EXERCISE =
Each line below either holds the string "crime" or doesn't. Count those that do and give only the number.

MATERIAL FOR THIS TASK section start

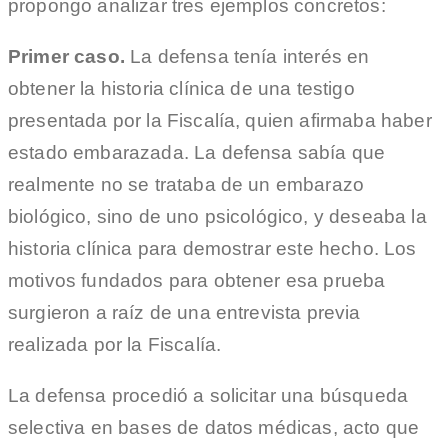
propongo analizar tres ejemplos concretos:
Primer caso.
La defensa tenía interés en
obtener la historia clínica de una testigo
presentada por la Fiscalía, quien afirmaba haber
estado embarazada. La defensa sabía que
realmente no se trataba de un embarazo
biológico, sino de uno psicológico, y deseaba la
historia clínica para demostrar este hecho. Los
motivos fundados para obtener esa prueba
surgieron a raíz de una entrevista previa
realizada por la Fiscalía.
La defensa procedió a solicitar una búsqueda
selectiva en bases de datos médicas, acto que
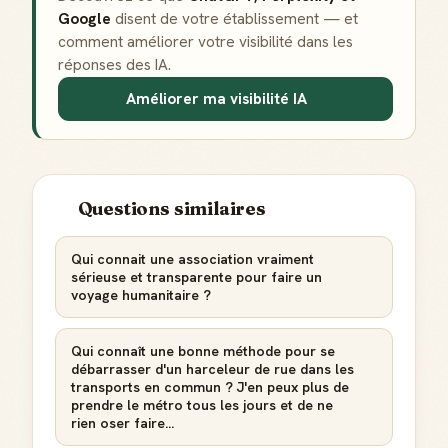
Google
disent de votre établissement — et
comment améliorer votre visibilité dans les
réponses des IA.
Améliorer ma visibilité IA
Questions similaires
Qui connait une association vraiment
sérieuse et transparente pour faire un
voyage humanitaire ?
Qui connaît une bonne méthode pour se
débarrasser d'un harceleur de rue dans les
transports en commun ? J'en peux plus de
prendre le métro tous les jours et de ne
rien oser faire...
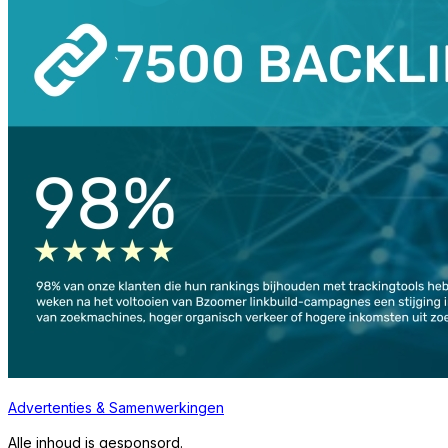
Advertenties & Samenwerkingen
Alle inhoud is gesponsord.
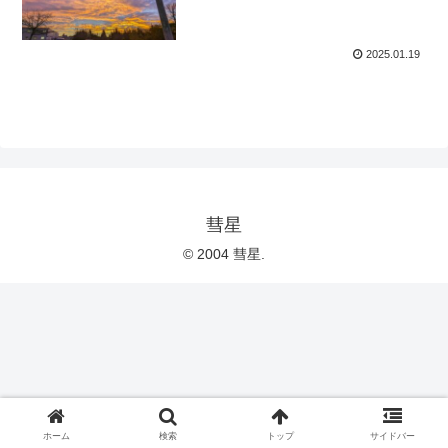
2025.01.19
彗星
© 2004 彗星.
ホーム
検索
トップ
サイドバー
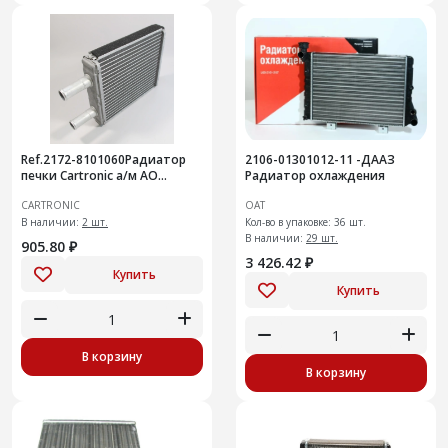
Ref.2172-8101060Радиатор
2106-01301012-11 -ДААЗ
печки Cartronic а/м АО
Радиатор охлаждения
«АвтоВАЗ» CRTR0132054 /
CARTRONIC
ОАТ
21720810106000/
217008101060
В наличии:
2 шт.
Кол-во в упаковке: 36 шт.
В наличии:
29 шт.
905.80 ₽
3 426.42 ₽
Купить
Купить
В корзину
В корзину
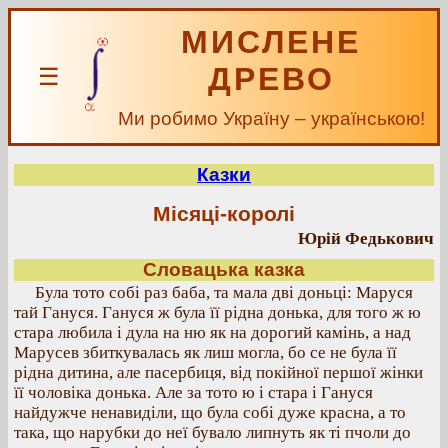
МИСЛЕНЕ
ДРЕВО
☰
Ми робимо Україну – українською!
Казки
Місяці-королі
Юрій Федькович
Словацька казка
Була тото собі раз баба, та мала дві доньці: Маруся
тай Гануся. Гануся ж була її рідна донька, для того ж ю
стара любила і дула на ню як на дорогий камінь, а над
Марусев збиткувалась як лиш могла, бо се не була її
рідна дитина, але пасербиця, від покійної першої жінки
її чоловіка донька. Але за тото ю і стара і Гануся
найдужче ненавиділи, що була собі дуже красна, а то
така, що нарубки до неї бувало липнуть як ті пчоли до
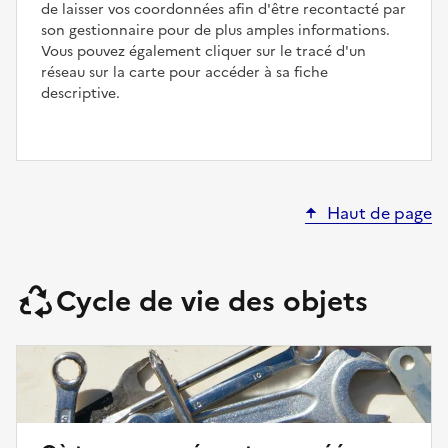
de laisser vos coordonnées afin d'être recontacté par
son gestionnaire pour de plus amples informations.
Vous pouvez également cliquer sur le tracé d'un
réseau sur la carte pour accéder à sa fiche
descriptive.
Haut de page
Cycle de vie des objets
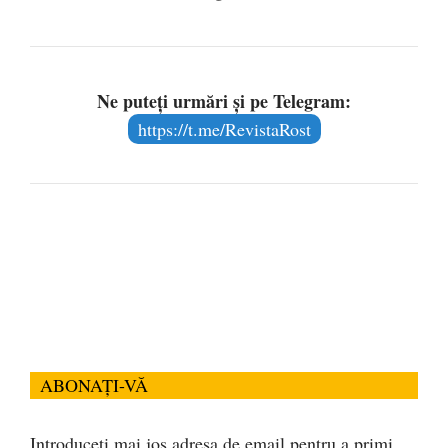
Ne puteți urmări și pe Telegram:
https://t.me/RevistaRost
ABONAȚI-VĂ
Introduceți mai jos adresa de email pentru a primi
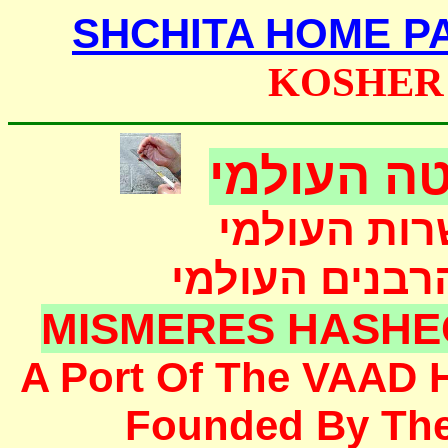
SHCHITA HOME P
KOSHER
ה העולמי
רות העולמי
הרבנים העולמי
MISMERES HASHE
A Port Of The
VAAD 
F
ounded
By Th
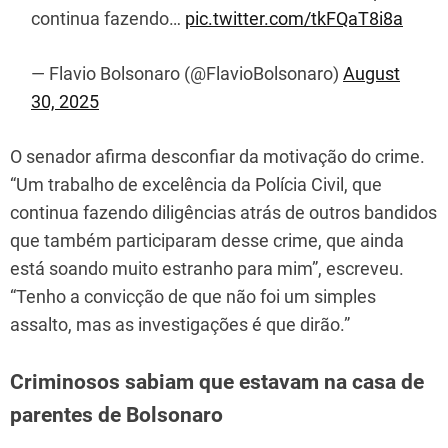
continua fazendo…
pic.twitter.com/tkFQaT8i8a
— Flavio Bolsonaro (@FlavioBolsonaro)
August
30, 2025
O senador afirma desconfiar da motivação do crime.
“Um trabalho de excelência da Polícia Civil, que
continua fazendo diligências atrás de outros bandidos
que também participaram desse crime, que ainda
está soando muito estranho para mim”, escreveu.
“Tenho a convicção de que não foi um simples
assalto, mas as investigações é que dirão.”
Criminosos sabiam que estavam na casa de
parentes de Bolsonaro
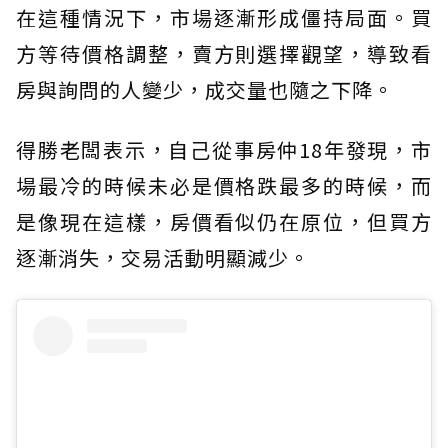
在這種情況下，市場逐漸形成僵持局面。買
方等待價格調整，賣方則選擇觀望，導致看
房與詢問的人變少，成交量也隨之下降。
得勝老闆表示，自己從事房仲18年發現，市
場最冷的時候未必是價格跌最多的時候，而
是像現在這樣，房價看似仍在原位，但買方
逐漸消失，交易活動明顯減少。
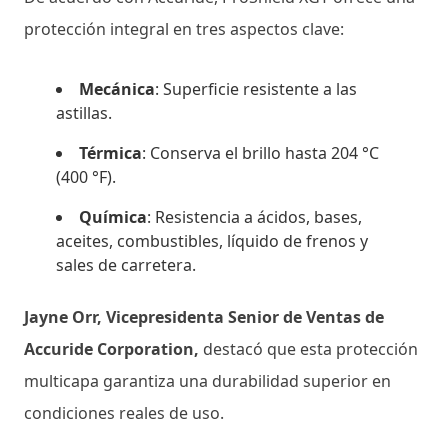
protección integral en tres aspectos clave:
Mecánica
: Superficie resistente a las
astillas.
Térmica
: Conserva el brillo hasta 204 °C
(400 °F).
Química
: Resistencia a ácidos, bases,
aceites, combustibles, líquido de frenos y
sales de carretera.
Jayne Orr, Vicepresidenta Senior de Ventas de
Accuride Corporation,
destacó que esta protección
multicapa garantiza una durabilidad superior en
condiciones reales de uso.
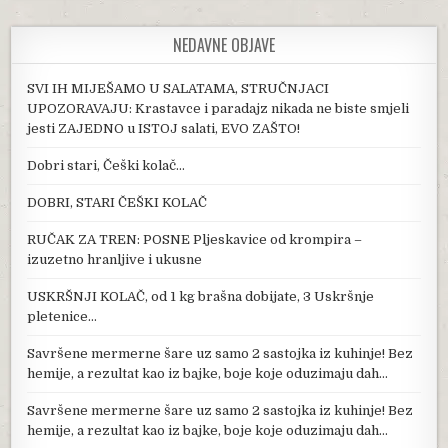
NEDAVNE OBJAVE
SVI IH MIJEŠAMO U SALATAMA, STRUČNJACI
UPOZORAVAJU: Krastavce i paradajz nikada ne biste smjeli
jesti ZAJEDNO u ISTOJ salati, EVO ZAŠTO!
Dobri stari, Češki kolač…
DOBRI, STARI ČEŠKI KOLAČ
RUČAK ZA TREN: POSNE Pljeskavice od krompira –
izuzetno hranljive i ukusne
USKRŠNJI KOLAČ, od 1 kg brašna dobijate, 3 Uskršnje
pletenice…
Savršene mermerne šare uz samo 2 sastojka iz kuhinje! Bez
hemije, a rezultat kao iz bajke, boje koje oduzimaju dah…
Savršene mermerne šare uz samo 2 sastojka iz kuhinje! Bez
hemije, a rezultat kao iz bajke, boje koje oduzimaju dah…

MATERIAL FOR THIS TASK section end
MATERIAL FOR THIS TASK section start

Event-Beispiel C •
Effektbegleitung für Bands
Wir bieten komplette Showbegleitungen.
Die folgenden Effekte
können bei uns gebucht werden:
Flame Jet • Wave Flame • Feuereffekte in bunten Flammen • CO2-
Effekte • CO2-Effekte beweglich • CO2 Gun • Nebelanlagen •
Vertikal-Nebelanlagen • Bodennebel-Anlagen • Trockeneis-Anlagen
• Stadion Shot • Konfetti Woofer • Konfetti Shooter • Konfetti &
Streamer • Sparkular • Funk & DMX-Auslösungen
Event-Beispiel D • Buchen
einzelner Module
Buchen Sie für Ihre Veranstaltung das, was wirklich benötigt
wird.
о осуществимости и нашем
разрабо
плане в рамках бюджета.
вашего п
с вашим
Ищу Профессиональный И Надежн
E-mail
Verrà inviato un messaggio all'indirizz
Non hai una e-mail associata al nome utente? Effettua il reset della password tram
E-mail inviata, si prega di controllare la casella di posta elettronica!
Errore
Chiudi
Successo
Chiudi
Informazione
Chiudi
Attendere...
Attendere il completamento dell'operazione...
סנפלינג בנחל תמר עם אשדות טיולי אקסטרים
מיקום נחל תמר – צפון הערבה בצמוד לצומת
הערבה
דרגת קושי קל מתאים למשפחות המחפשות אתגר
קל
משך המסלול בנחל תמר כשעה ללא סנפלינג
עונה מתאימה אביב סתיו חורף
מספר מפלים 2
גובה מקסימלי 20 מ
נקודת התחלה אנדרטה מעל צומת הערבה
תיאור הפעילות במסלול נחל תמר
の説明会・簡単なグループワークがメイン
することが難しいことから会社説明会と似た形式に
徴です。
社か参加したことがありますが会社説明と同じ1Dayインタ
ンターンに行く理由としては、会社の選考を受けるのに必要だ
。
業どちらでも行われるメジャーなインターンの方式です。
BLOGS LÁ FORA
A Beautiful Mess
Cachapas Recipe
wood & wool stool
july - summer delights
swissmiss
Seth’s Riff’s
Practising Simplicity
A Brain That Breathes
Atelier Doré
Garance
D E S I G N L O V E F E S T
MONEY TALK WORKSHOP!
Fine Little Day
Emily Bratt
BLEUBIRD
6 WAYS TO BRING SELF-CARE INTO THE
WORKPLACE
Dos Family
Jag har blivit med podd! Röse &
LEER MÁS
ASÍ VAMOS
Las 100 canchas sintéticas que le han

MATERIAL FOR THIS TASK section end
MATERIAL FOR THIS TASK section start

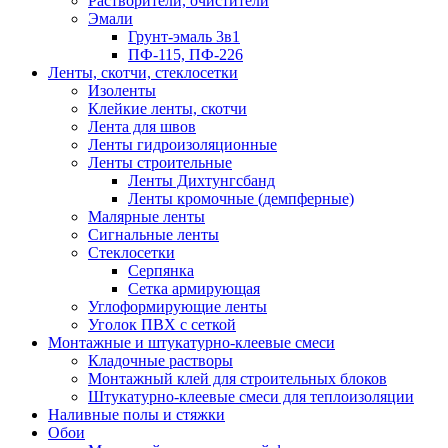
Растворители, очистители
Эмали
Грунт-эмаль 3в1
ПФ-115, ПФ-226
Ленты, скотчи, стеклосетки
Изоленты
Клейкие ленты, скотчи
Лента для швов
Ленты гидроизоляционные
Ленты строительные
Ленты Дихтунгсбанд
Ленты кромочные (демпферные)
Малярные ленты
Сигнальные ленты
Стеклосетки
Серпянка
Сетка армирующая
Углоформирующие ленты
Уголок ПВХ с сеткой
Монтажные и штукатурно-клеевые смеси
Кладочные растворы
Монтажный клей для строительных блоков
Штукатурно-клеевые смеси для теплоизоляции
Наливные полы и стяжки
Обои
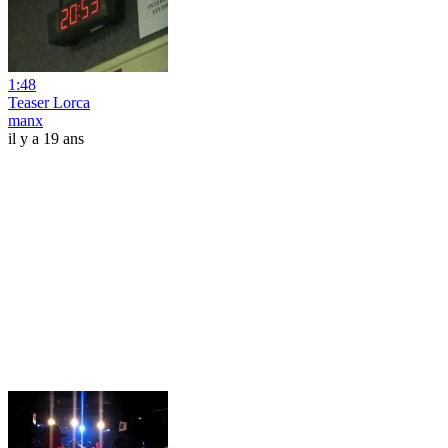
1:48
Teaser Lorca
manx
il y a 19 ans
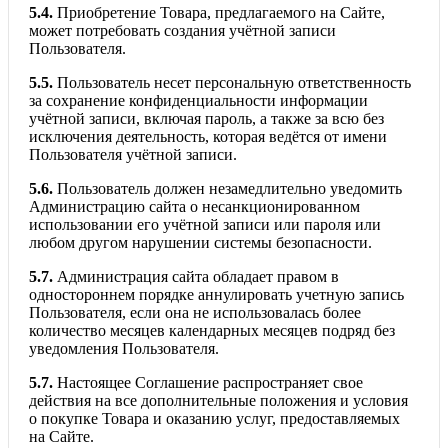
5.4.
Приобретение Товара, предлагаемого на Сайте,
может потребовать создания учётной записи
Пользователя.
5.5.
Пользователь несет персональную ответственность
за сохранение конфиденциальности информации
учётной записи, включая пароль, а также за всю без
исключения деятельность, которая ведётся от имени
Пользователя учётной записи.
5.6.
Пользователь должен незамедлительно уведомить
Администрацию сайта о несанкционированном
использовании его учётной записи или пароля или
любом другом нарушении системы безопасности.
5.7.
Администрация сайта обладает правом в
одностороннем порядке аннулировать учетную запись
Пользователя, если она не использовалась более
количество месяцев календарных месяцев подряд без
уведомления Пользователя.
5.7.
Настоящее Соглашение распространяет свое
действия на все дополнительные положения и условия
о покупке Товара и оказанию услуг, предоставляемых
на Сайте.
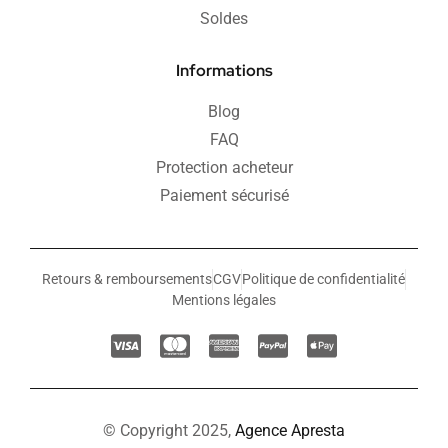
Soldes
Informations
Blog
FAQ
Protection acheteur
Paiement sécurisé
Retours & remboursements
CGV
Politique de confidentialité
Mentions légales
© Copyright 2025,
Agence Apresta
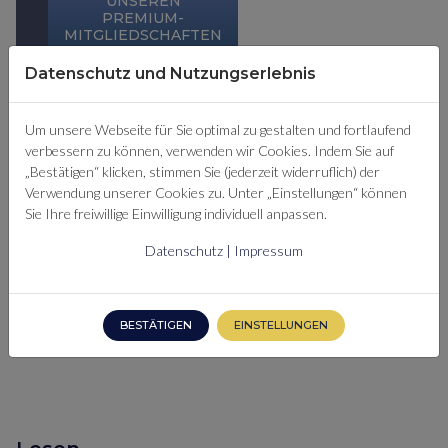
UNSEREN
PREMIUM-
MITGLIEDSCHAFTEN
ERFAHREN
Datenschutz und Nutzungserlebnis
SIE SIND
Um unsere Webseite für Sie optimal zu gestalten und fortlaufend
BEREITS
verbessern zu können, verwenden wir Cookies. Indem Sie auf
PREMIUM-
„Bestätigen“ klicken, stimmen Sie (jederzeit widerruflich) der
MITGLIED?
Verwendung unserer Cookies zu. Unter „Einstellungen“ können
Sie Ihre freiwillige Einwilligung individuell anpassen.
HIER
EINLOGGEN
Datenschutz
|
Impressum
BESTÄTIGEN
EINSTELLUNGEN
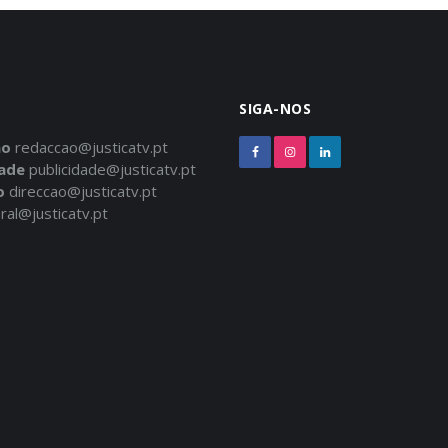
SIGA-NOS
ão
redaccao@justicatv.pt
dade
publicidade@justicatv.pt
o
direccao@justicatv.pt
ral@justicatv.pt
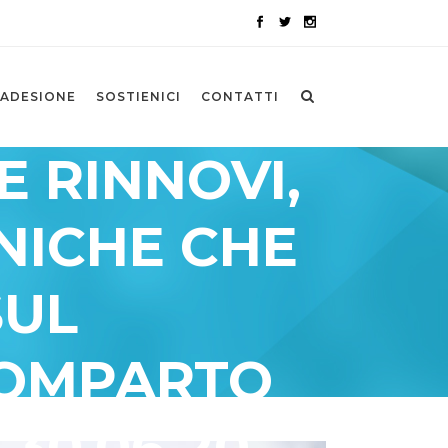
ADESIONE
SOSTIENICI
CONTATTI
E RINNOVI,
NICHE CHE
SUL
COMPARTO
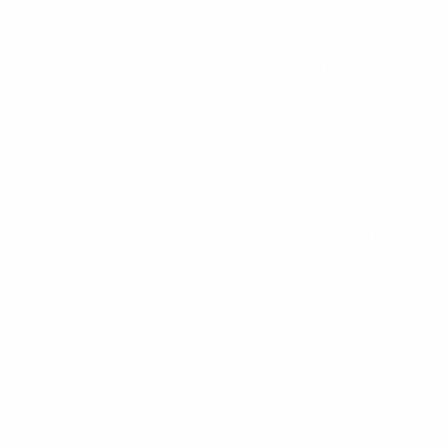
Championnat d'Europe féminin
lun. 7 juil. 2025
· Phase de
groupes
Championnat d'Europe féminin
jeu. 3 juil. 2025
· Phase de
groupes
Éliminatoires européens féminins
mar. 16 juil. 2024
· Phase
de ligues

MATERIAL FOR THIS TASK section end

OUTPUT =
2